■ **What the exercise asks**: Word for word, please copy the listing below, with its pictures left out.

■ **Information**:
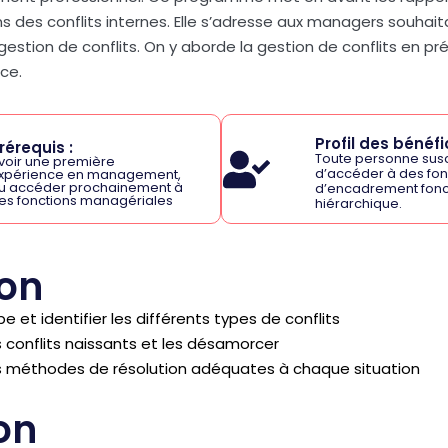
 des conflits internes. Elle s’adresse aux managers souhait
ion de conflits. On y aborde la gestion de conflits en pré
nce.
Profil des bénéfic
rérequis :
Toute personne sus
voir une première
d’accéder à des fon
xpérience en management,
u accéder prochainement à
d’encadrement fonc
es fonctions managériales
hiérarchique.
ion
et identifier les différents types de conflits
s conflits naissants et les désamorcer
es méthodes de résolution adéquates à chaque situation
on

■ **The answer**:
 des conflits internes. Elle s’adresse aux managers souhait
ion de conflits. On y aborde la gestion de conflits en pré
nce.
Profil des bénéfic
rérequis :
Toute personne sus
voir une première
d’accéder à des fon
xpérience en management,
u accéder prochainement à
d’encadrement fonc
es fonctions managériales
hiérarchique.
ion
et identifier les différents types de conflits
s conflits naissants et les désamorcer
es méthodes de résolution adéquates à chaque situation
on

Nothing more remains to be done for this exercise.